EXERCISE DETAILS: Set down the data again exactly. Pictures are not part of the copy.

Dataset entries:
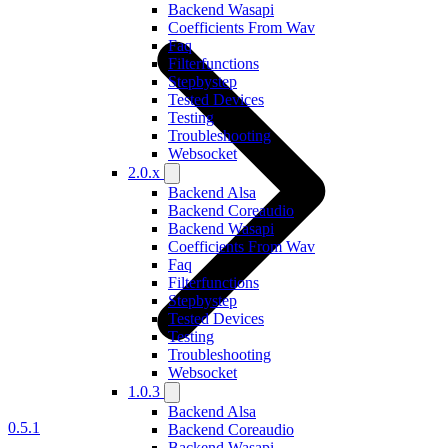
Backend Wasapi
Coefficients From Wav
Faq
Filterfunctions
Stepbystep
Tested Devices
Testing
Troubleshooting
Websocket
2.0.x
Backend Alsa
Backend Coreaudio
Backend Wasapi
Coefficients From Wav
Faq
Filterfunctions
Stepbystep
Tested Devices
Testing
Troubleshooting
Websocket
1.0.3
Backend Alsa
0.5.1
Backend Coreaudio
Backend Wasapi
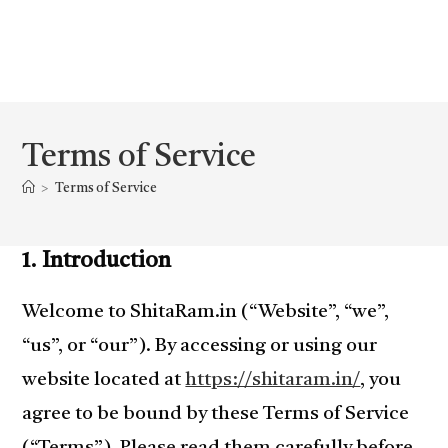
Terms of Service
>
Terms of Service
1. Introduction
Welcome to ShitaRam.in (“Website”, “we”,
“us”, or “our”). By accessing or using our
website located at
https://shitaram.in/
, you
agree to be bound by these Terms of Service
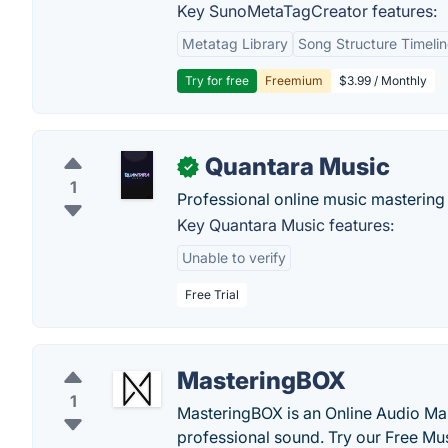
Key SunoMetaTagCreator features:
Metatag Library
Song Structure Timeli
Try for free
Freemium
$3.99 / Monthly
Quantara Music
✓
1
Professional online music mastering 
Key Quantara Music features:
Unable to verify
Free Trial
MasteringBOX
1
MasteringBOX is an Online Audio Mas
professional sound. Try our Free Mu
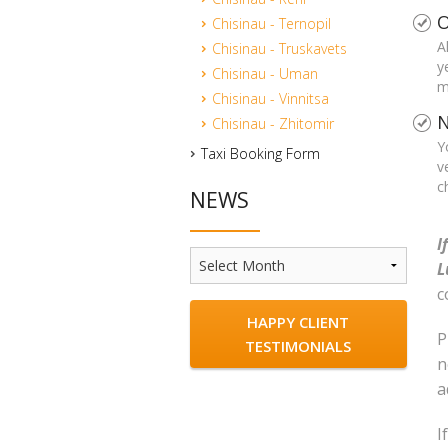
O
Chisinau - Ternopil
A
Chisinau - Truskavets
y
Chisinau - Uman
m
Chisinau - Vinnitsa
N
Chisinau - Zhitomir
Y
Taxi Booking Form
v
c
NEWS
I
News
L
c
HAPPY CLIENT
P
TESTIMONIALS
n
a
I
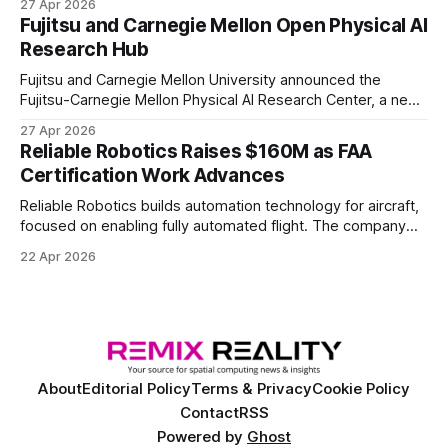
27 Apr 2026
of elite and professional human players.
Fujitsu and Carnegie Mellon Open Physical AI
Research Hub
Fujitsu and Carnegie Mellon University announced the
Fujitsu-Carnegie Mellon Physical AI Research Center, a new
joint hub focused on advancing physical AI.
27 Apr 2026
Reliable Robotics Raises $160M as FAA
Certification Work Advances
Reliable Robotics builds automation technology for aircraft,
focused on enabling fully automated flight. The company
announced $160 million in new funding led by Nimble
22 Apr 2026
Ventures
About
Editorial Policy
Terms & Privacy
Cookie Policy
Contact
RSS
Powered by
Ghost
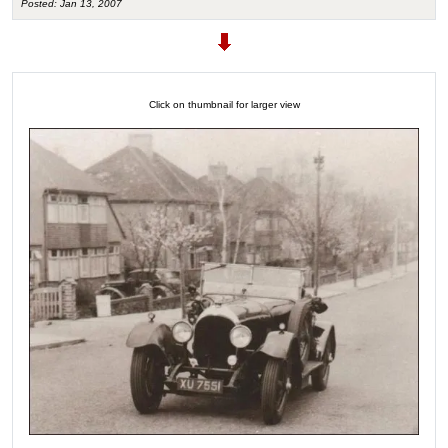
Posted: Jan 13, 2007
Click on thumbnail for larger view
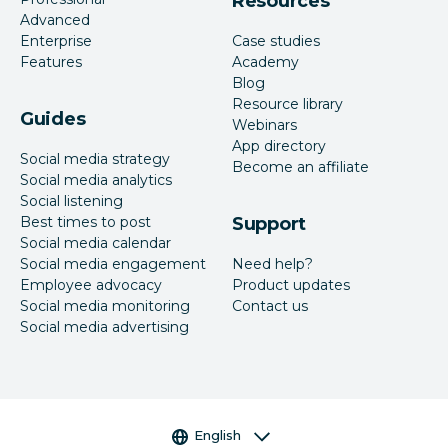
Resources
Advanced
Enterprise
Case studies
Features
Academy
Blog
Resource library
Guides
Webinars
App directory
Social media strategy
Become an affiliate
Social media analytics
Social listening
Best times to post
Support
Social media calendar
Social media engagement
Need help?
Employee advocacy
Product updates
Social media monitoring
Contact us
Social media advertising
Language selector
English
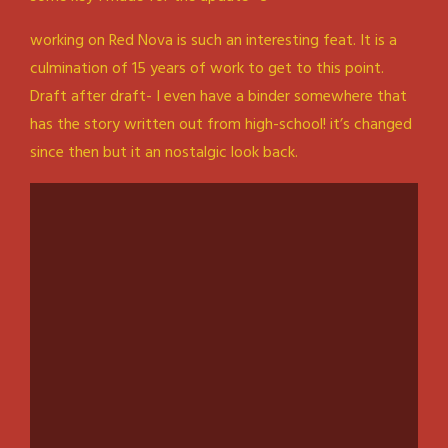
working on Red Nova is such an interesting feat. It is a
culmination of 15 years of work to get to this point.
Draft after draft- I even have a binder somewhere that
has the story written out from high-school! it’s changed
since then but it an nostalgic look back.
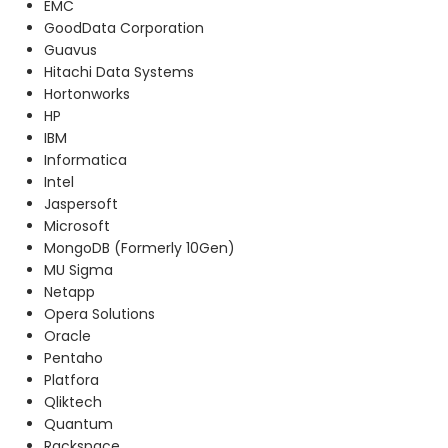
EMC
GoodData Corporation
Guavus
Hitachi Data Systems
Hortonworks
HP
IBM
Informatica
Intel
Jaspersoft
Microsoft
MongoDB (Formerly 10Gen)
MU Sigma
Netapp
Opera Solutions
Oracle
Pentaho
Platfora
Qliktech
Quantum
Rackspace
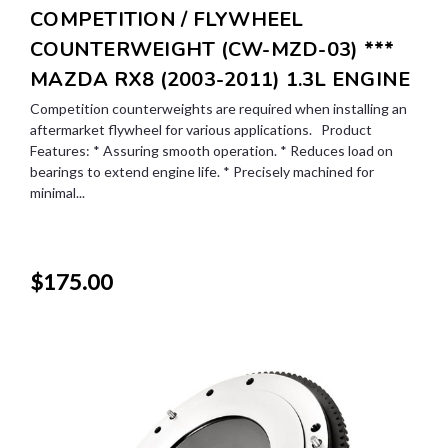
COMPETITION / FLYWHEEL
COUNTERWEIGHT (CW-MZD-03) ***
MAZDA RX8 (2003-2011) 1.3L ENGINE
Competition counterweights are required when installing an
aftermarket flywheel for various applications. Product
Features: * Assuring smooth operation. * Reduces load on
bearings to extend engine life. * Precisely machined for
minimal...
$175.00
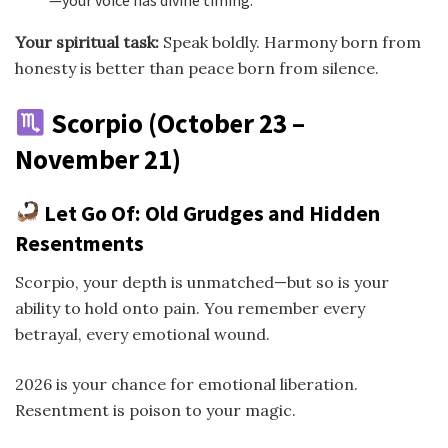
—your voice has divine timing.
Your spiritual task:
Speak boldly. Harmony born from
honesty is better than peace born from silence.
Scorpio (October 23 –
November 21)
Let Go Of: Old Grudges and Hidden
Resentments
Scorpio, your depth is unmatched—but so is your
ability to hold onto pain. You remember every
betrayal, every emotional wound.
2026 is your chance for emotional liberation.
Resentment is poison to your magic.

RESPONSE FOR THIS EXERCISE:
Backend Wasapi
Coefficients From Wav
Faq
Filterfunctions
Stepbystep
Tested Devices
Testing
Troubleshooting
Websocket
2.0.x
Backend Alsa
Backend Coreaudio
Backend Wasapi
Coefficients From Wav
Faq
Filterfunctions
Stepbystep
Tested Devices
Testing
Troubleshooting
Websocket
1.0.3
Backend Alsa
0.5.1
Backend Coreaudio
Backend Wasapi
Terms of Service
>
Terms of Service
1. Introduction
Welcome to ShitaRam.in (“Website”, “we”,
“us”, or “our”). By accessing or using our
website located at
https://shitaram.in/
, you
agree to be bound by these Terms of Service
Key SunoMetaTagCreator features:
Metatag Library
Song Structure Timeli
Try for free
Freemium
$3.99 / Monthly
Quantara Music
✓
1
Professional online music mastering 
Key Quantara Music features:
Unable to verify
Free Trial
MasteringBOX
1
MasteringBOX is an Online Audio Mas
professional sound. Try our Free Mu
O
Chisinau - Ternopil
A
Chisinau - Truskavets
y
Chisinau - Uman
m
Chisinau - Vinnitsa
N
Chisinau - Zhitomir
Y
Taxi Booking Form
v
c
NEWS
I
News
L
c
HAPPY CLIENT
P
TESTIMONIALS
n
a
I
27 Apr 2026
of elite and professional human players.
Fujitsu and Carnegie Mellon Open Physical AI
Research Hub
Fujitsu and Carnegie Mellon University announced the
Fujitsu-Carnegie Mellon Physical AI Research Center, a new
joint hub focused on advancing physical AI.
27 Apr 2026
Reliable Robotics Raises $160M as FAA
Certification Work Advances
Reliable Robotics builds automation technology for aircraft,
focused on enabling fully automated flight. The company
announced $160 million in new funding led by Nimble
22 Apr 2026
Ventures
About
Editorial Policy
Terms & Privacy
Cookie Policy
Contact
RSS
Powered by
Ghost
Posted: Jan 13, 2007
Click on thumbnail for larger view
Resources
Advanced
Enterprise
Case studies
Features
Academy
Blog
Resource library
Guides
Webinars
App directory
Social media strategy
Become an affiliate
Social media analytics
Social listening
Best times to post
Support
Social media calendar
Social media engagement
Need help?
Employee advocacy
Product updates
Social media monitoring
Contact us
Social media advertising
Language selector
English
working on Red Nova is such an interesting feat. It is a
culmination of 15 years of work to get to this point.
Draft after draft- I even have a binder somewhere that
has the story written out from high-school! it’s changed
since then but it an nostalgic look back.
EMC
GoodData Corporation
Guavus
Hitachi Data Systems
Hortonworks
HP
IBM
Informatica
Intel
Jaspersoft
Microsoft
MongoDB (Formerly 10Gen)
MU Sigma
Netapp
Opera Solutions
Oracle
Pentaho
Platfora
Qliktech
Quantum
Rackspace
COMPETITION / FLYWHEEL
COUNTERWEIGHT (CW-MZD-03) ***
MAZDA RX8 (2003-2011) 1.3L ENGINE
Competition counterweights are required when installing an
aftermarket flywheel for various applications. Product
Features: * Assuring smooth operation. * Reduces load on
bearings to extend engine life. * Precisely machined for
minimal...
$175.00
—your voice has divine timing.
Your spiritual task:
Speak boldly. Harmony born from
honesty is better than peace born from silence.
Scorpio (October 23 –
November 21)
Let Go Of: Old Grudges and Hidden
Resentments
Scorpio, your depth is unmatched—but so is your
ability to hold onto pain. You remember every
betrayal, every emotional wound.
2026 is your chance for emotional liberation.
Resentment is poison to your magic.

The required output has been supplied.